EU-Agrarkommissar Franz Fischler warnte vor nationalen Alleingängen im Kampf gegen BSE. Er bekräftigte seine Forderung, als Konsequenz aus der BSE-Krise zur naturnahen Landwirtschaft zurückzukehren. Kühe dürften nie wieder zu "Kannibalen" gemacht werden. Das aus Tierkörpern gewonnene Tiermehl, das als Überträger der Rinderseuche BSE gilt, war in der Vergangenheit auch an Kühe verfüttert worden. Nicht alles, was technisch möglich sei, solle in der Landwirtschaft umgesetzt werden.
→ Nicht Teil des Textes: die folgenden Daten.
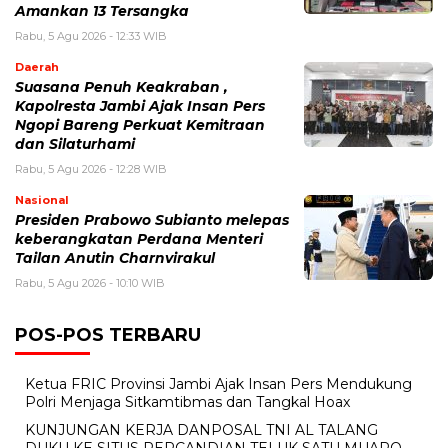
Amankan 13 Tersangka
Rabu, 5 Agu 2026 - 12:33 WIB
Daerah
Suasana Penuh Keakraban ,
Kapolresta Jambi Ajak Insan Pers
Ngopi Bareng Perkuat Kemitraan
dan Silaturhami
Rabu, 5 Agu 2026 - 12:28 WIB
Nasional
Presiden Prabowo Subianto melepas
keberangkatan Perdana Menteri
Tailan Anutin Charnvirakul
Rabu, 5 Agu 2026 - 10:10 WIB
POS-POS TERBARU
Ketua FRIC Provinsi Jambi Ajak Insan Pers Mendukung
Polri Menjaga Sitkamtibmas dan Tangkal Hoax
KUNJUNGAN KERJA DANPOSAL TNI AL TALANG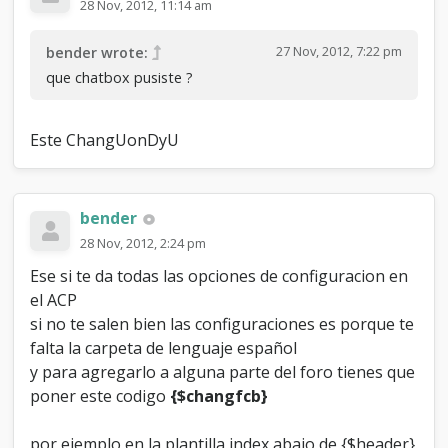
28 Nov, 2012, 11:14 am
27 Nov, 2012, 7:22 pm
bender wrote:
que chatbox pusiste ?
Este ChangUonDyU
bender
28 Nov, 2012, 2:24 pm
Ese si te da todas las opciones de configuracion en
el ACP
si no te salen bien las configuraciones es porque te
falta la carpeta de lenguaje español
y para agregarlo a alguna parte del foro tienes que
poner este codigo
{$changfcb}
por ejemplo en la plantilla index abajo de {$header}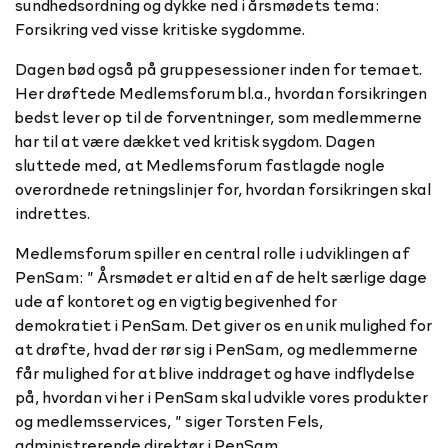
sundhedsordning og dykke ned i årsmødets tema:
Forsikring ved visse kritiske sygdomme.
Dagen bød også på gruppesessioner inden for temaet.
Her drøftede Medlemsforum bl.a., hvordan forsikringen
bedst lever op til de forventninger, som medlemmerne
har til at være dækket ved kritisk sygdom. Dagen
sluttede med, at Medlemsforum fastlagde nogle
overordnede retningslinjer for, hvordan forsikringen skal
indrettes.
Medlemsforum spiller en central rolle i udviklingen af
PenSam: ” Årsmødet er altid en af de helt særlige dage
ude af kontoret og en vigtig begivenhed for
demokratiet i PenSam. Det giver os en unik mulighed for
at drøfte, hvad der rør sig i PenSam, og medlemmerne
får mulighed for at blive inddraget og have indflydelse
på, hvordan vi her i PenSam skal udvikle vores produkter
og medlemsservices, ” siger Torsten Fels,
administrerende direktør i PenSam.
Im bayerischen Stiefenhofen demonstrierten am Donnerstagmorgen mehr als 300 Bauern mit einer Sitzblockade gegen die Tötung einer BSE-verdächtigen Herde von einem Hof. Die 85 Tiere wurden eingeschläfert und danach vernichtet. Bundesweit sind nach BSE-Fällen inzwischen mehr als 1400 Tiere zur Tötung abtransportiert worden. Die Keulung weiterer Rinderbestände steht noch bevor. In Bayern wurde am Donnerstag ein weiterer BSE-Verdachtsfall festgestellt. Hessens Sozialministerium hat eine Häufung schwach positiver und unklarer BSE-Schnelltests auf "Kinderkrankheiten" der Testverfahren zurückgeführt.